Miguel Núñez • 11 enero, 2017
La pregunta sobre el destino de quienes nunca han escuchado el evangelio parece urgente y conmovedora, pero parte de una premisa equivocada: la de que existe alguna persona inocente en el mundo. La Biblia enseña desde Génesis 3 que toda la humanidad nació bajo maldición y con una naturaleza pecadora que ya la condena. Cristo no vino a condenar al hombre porque el hombre ya estaba condenado; vino a salvarlo. Esa distinción cambia completamente cómo debemos entender la pregunta.

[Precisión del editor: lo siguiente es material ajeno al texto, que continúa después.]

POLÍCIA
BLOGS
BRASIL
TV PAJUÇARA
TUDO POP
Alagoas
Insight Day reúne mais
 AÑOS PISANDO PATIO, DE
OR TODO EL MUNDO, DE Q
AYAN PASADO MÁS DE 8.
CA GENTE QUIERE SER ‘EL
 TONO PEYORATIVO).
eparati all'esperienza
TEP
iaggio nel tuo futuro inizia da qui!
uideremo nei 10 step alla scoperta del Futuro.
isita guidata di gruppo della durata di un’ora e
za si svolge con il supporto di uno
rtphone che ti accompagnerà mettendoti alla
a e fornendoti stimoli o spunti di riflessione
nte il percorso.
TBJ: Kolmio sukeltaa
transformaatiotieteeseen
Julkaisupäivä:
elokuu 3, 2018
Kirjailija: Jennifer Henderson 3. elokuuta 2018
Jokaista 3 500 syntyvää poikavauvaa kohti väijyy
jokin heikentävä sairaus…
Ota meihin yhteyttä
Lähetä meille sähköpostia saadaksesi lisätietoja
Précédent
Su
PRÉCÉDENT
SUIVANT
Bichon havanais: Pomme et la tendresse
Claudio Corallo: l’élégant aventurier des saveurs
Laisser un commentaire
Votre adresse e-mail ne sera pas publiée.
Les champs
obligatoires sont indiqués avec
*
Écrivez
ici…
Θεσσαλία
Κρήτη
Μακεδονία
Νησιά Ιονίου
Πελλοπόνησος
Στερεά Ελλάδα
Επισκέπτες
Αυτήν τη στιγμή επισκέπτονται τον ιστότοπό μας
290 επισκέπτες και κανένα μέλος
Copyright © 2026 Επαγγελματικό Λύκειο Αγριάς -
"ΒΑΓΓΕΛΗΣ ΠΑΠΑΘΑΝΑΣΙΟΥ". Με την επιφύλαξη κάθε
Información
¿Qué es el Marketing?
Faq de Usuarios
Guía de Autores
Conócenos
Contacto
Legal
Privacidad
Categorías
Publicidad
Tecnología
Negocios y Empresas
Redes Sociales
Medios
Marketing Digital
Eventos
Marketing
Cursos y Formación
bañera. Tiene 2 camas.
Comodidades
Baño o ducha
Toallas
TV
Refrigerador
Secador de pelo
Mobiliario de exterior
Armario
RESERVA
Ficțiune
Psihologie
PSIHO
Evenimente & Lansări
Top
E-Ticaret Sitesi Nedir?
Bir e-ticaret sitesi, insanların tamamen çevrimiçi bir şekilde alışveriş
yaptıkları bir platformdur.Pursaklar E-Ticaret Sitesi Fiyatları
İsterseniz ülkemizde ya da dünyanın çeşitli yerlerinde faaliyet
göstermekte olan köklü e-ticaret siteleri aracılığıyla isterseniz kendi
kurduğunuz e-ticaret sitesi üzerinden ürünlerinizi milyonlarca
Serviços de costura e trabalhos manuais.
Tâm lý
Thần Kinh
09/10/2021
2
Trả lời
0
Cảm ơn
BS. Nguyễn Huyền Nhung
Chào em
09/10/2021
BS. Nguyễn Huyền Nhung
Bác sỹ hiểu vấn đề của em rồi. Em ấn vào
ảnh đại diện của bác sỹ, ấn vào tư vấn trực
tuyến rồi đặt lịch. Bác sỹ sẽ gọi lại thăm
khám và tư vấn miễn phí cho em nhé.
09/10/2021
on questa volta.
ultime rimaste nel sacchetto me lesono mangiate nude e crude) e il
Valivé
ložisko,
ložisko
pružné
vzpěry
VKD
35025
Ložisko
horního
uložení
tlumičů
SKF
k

Lo que condena al hombre que nunca ha oído de Cristo no es la ausencia del evangelio, sino su rechazo a la revelación que Dios ya le dio. Romanos 1, a partir del versículo 19, deja claro que Dios se ha revelado a toda persona a través de la naturaleza y de la conciencia, y que por eso nadie tiene excusa. El problema no es que ese hombre no haya tenido acceso a Cristo; el problema es que, habiendo conocido a Dios, no lo reconoció como Dios ni le dio gracias. En cambio, fabricó ídolos, cambió la gloria del Creador por la imagen de una criatura, y sustituyó la verdad de Dios por una mentira.
Dicho esto, si alguien ha de salvarse, la única ruta posible es a través de Jesucristo. Él vino a cumplir la ley que nadie pudo cumplir, murió por los pecados del hombre y resucitó al tercer día, sellando todas las promesas y demostrando su victoria sobre el pecado y la muerte. No hay inocentes delante de Dios, y no hay salvación fuera de Cristo.